以前の試合でも、前に出ていると当然強いが、ボディ打たれて止まる場面があったマルチネス。
さすがに井岡、ちゃんと見てたんやなあ、と...素直に感心する気持ちかというと、微妙だったりもしますが。

初回は手数もヒットもあって、マルチネスが抑えたように思うが、ボディという突破口が早速開けたのだから、井岡がすぐに巻き返すだろう、と思ったら、そう簡単にはいかず。
2回からマルチネス、連打やボディ打ち、アッパーなどをまとめてくる。井岡はボディを返し、一旦攻勢を切るが、マルチネスまた右クロスなどを返してくる。
最初は「頑張るなあ」という感じだったが、ボディのダメージは堪えて、その前に手数をまとめてポイントを抑えていこうという組み立てが、徐々に見えてくる。

そうこうするうちに、マルチネスのガード、ブロックに井岡のボディブローが引っかかり、受けられる場面も目につく。
その上で体格に勝るマルチネスが相打ち覚悟で左フック、右アッパー、ボディ、右クロスと打ってくる。
井岡はボディジャブで食い止めるのがやっと。攻め込む展開が作れない。結局2回のポイントもマルチネス。

3回、井岡ボディストレート決めるがマルチネス前進。少し遠目から右ストレートのダイレクト。追撃の連打も。
井岡ボディ攻撃は決まるが、今度はマルチネスが右アッパー、左フックなどで相殺。
ボディを打ちに来る井岡を、アッパーで狙っている。この回もマルチネス。

4回、マルチネス少し離れて左ジャブ突く。合間にこれを挟めるなら、マルチネス盤石か、と思っていた展開。少しだけ、でしたが。
そうかと思ったら、強振ではなく細かい連打を真ん中に集めたり。色々やってくる。マルチネス。

5回、マルチネスの左フックで、井岡が一歩だけ下がる。左右連打からアッパー。攻められた井岡が左ボディ決めると、マルチネスがクリンチに出る。
井岡追撃するが、相手を「切り拓く」ところまで行けない。右ボディアッパー再三決まるが、ポイントは「微妙」止まり?
6回、打ち合いになるが、見栄えの良いヒットはマルチネス。この回、井岡のボディ攻撃も良いが、最大限に評価しても...?

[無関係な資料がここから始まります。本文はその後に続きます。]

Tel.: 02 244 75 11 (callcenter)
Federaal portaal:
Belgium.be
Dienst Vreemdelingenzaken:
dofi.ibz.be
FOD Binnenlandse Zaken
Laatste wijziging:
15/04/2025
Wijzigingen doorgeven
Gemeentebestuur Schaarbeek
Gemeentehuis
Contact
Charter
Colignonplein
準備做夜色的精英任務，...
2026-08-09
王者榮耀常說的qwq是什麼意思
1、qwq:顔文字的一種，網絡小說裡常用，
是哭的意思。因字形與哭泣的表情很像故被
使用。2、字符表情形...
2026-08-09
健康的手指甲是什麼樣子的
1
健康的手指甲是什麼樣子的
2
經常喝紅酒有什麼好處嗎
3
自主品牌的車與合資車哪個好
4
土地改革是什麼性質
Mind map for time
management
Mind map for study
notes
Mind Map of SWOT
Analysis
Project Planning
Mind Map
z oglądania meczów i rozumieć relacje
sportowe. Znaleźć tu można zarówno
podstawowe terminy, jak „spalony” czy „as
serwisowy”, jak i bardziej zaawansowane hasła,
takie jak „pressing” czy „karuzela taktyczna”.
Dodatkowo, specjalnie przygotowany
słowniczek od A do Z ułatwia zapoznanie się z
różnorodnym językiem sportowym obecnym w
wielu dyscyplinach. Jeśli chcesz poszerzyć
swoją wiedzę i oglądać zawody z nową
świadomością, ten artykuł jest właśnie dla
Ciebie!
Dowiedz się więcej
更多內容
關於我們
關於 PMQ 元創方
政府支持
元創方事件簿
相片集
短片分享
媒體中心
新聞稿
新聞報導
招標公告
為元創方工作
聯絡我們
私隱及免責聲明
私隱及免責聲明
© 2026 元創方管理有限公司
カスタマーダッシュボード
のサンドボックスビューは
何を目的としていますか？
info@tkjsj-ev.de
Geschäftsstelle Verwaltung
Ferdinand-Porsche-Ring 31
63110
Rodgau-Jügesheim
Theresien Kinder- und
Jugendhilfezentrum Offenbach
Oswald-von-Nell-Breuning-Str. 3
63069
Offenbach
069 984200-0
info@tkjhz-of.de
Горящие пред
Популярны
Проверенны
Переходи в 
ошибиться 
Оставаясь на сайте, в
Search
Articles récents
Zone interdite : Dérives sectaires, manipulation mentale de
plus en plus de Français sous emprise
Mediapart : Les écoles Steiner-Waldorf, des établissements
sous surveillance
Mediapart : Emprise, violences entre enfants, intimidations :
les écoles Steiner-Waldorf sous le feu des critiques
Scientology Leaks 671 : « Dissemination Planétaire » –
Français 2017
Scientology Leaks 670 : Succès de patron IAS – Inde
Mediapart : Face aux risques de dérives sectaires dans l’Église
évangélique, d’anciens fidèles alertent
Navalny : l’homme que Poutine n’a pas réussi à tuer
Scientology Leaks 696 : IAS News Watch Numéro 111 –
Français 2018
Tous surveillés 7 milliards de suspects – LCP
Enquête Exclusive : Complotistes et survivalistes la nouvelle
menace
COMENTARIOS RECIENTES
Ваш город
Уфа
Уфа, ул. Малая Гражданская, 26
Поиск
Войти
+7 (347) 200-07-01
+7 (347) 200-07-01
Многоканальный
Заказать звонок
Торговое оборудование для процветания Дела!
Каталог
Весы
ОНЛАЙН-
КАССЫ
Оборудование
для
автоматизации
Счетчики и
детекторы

7回、マルチネスは両足を半ば揃えて、その位置から左右アッパーをリードに使う。どっちが来るのかわかりにくい。
これを端緒に連打で井岡を打ち込み、下がらせる。さらにロープに追って左アッパー、右で追撃。
井岡左右ボディで反撃。場内沸くが、正確さが落ちている。マルチネス。
8回、井岡正対してジャブからワンツー。右ストレート相打ちも、次に手を出すのはマルチネス。井岡なおも正面から左アッパー、右ストレート。
しかしマルチネスの反撃、その手数が2倍、3倍返ってくる。マルチネス最後足使う。マルチネス。
9回、井岡の左ボディ何度か決まるが、マルチネスはすぐに打ち返して来るように。徐々にボディ打ちの効果が薄れている?マルチネスの闘志あればこそ、でもあるが。
ラスト、井岡のワンツー当たるが、マルチネスすぐに手を返そうとする。マルチネス。

10回、井岡の右カウンターで入るが、マルチネス前進して押し返す。井岡の左ジャブにマルチネス右クロス被せ。
井岡、正面から行くのにジャブの後、左が下がりっぱなし。打ち合うしか道はないが、体格で負けているのみならず、狙い無く打ち合わざるを得ない、という「絵」。
苦しい回。だがポイントが行く目もある回、か?

11回、マルチネス左ジャブから連打、そのさなかにサウスポーにスイッチして右ジャブからまた連打。どちらが「技巧派」なのか。逆になっている。
井岡右ショートカウンター決めるが、マルチネス堪えない。足使って捌き、ラウンド終了後、四方に挨拶。すでに勝利を確信か。マルチネス。
最終回、マルチネスが左右ショート決める。井岡食い下がるが、マルチネスはスイッチして捌く。細かく左右に構えを入れ替え、ヒットを取る。
最後もつれてマルチネス、スリップ。立ったところで試合終了。


判定は8対4、9対3、12対0の3-0でマルチネス。
8対4もまあ、見方ひとつで...無いですか。さりとて、フルマークも厳し過ぎるように思いますが。
私は10対2か、11対1くらいだという印象でした。




見終えて、想像と違ったところがけっこうあった試合でした。   
驚きはフェルナンド・マルチネスの方にありました。思った以上に、馬力や手数の面ではなく、技巧や戦術の部分に冴えたものがある選手なのだと。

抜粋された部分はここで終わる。